Service nodes are very important for the hierarchy clusters, the failure on a single service node may cause problems for hundreds of compute nodes, so the cluster administrator needs to monitor the service nodes closely and recover the failed service nodes as soon as possible. This documentation describes how to monitor the service nodes, and how to recover the service nodes when some specific service node fails.
The examples in this documentation are based on the following cluster environment:
Management Node: aixmn1(9.114.47.103) running AIX 7.1B and DB2 9.7
Service Node: aixsn1(9.114.47.115) running AIX 7.1B and DB2 9.7
Compute Node: aixcn1(9.114.47.116) running diskless AIX 7.1B
xCAT provies a Monitoring Plug-in infrastructure that can be used to integrate the 3rd-party monitoring software into xCAT cluster. See [Monitoring_an_xCAT_Cluster] for more details on xCAT monitoring infrastructure.
rmcmon is a xCAT built-in plug-in module based on IBM's Resource Monitoring and Control (RMC) subsystem, which is part of IBM's Reliable Scalable Cluster Technology (RSCT). This documentation describes how to use the rmcmon and the xCAT-rmc pre-shipped RSCT conditions and responses to monitor the service nodes.

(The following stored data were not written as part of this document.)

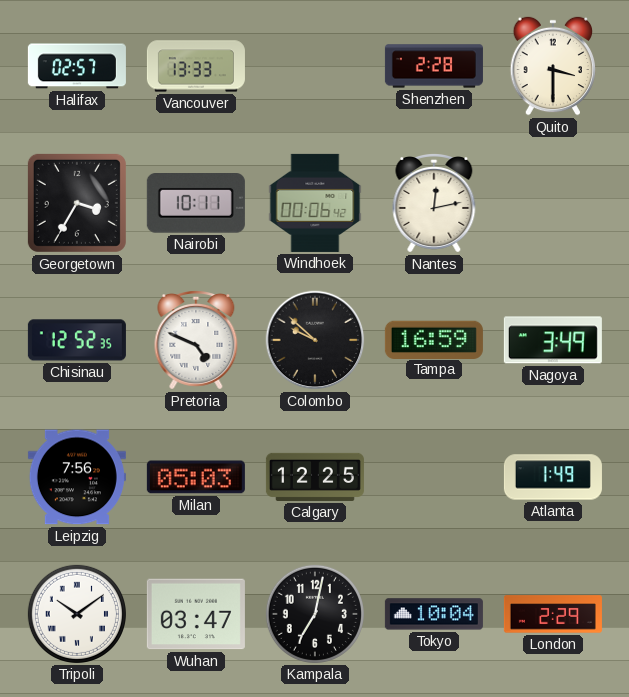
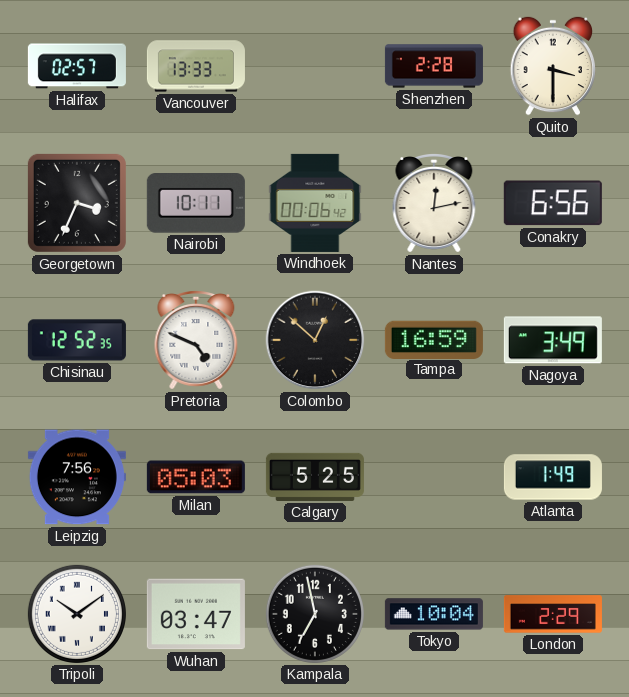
Georgetown: 3:35 -> 3:34
Conakry: none -> 6:56
Colombo: 9:52 -> 12:52
Calgary: 12:25 -> 5:25
Kampala: 7:02 -> 6:58
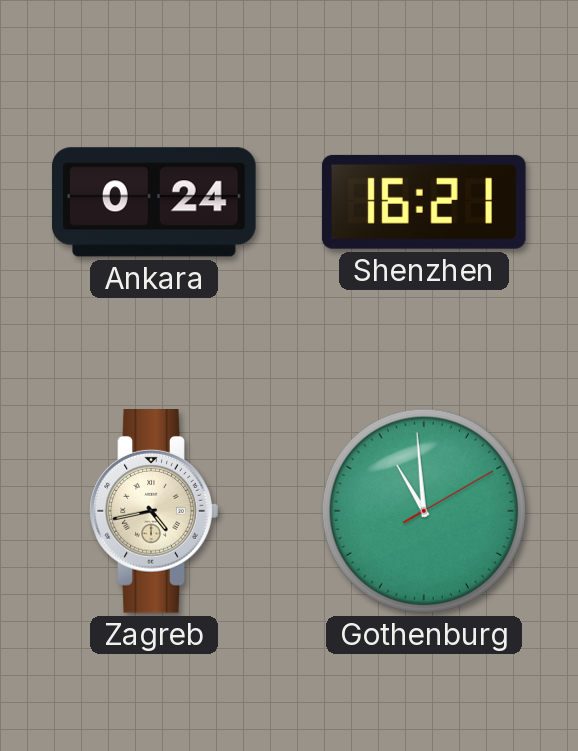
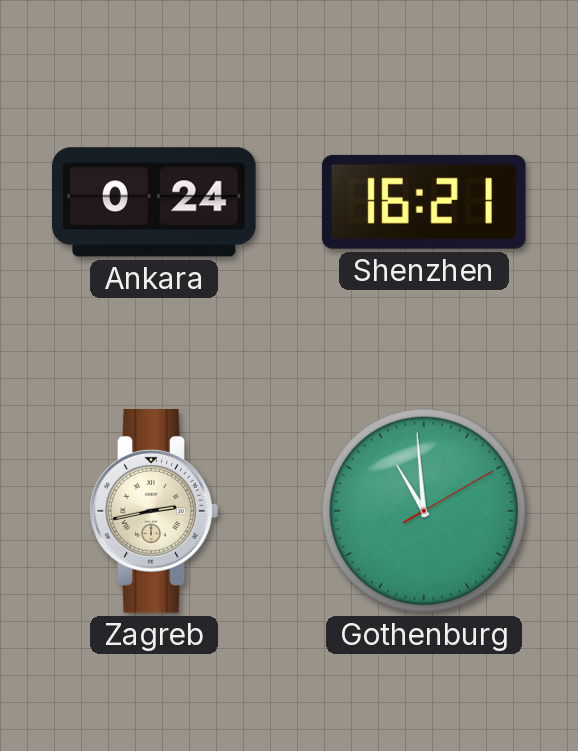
Zagreb: 4:43 -> 2:43
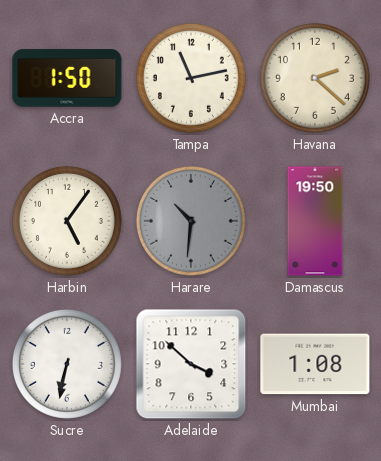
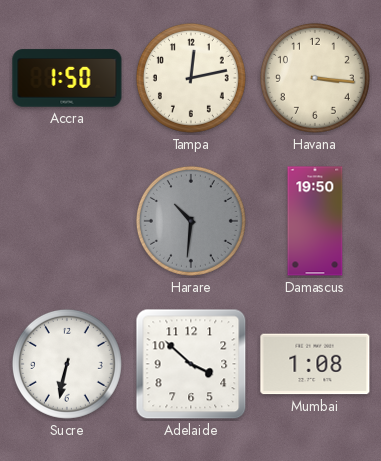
Tampa: 11:13 -> 12:13
Havana: 2:22 -> 3:16
Harbin: 5:06 -> none
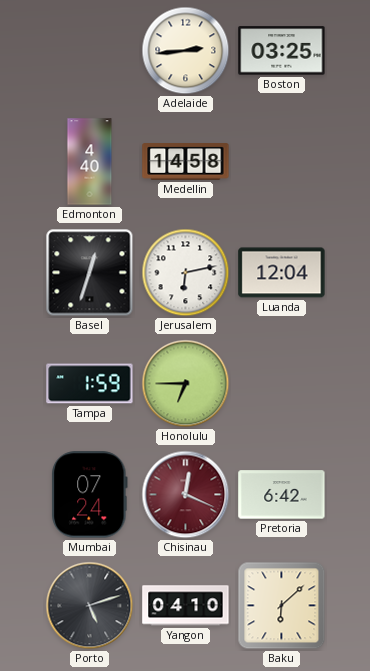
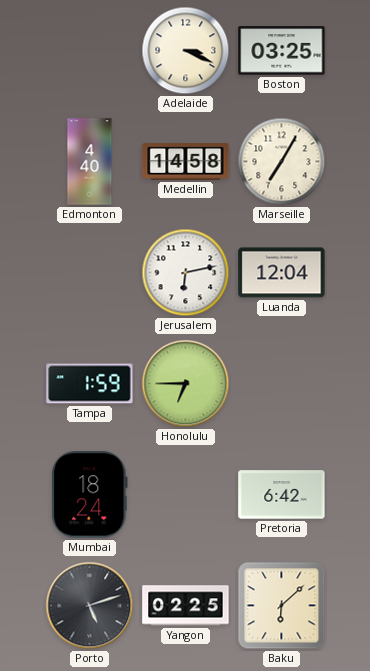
Adelaide: 2:44 -> 3:19
Marseille: none -> 7:05
Basel: 12:33 -> none
Mumbai: 07:24 -> 18:24
Chisinau: 12:19 -> none
Yangon: 04:10 -> 02:25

In this documentation, the xCAT management node is acting as the monitoring server, if you want to use separate monitoring servers, refer to Define_monitoring_servers for more details.
This documentation describes how to setup monitoring for the following items on the service nodes, you may not want to monitor all of these items in your cluster, for example, the network services provided by the service nodes can be customized through xCAT configuration, some of the network services may not be configured on the service nodes. You can customize the monitoring settings based on your cluster configuration.
1) Service nodes liveness
2) xcatd
3) Network services: named, DHCP, NFS, conserver, tftp, ftp
4) System health monitoring: memory usage, file system usage
If any of the items listed above fail on any of service node, an action will be trigged by the RMC infrastructure to notify the administrators.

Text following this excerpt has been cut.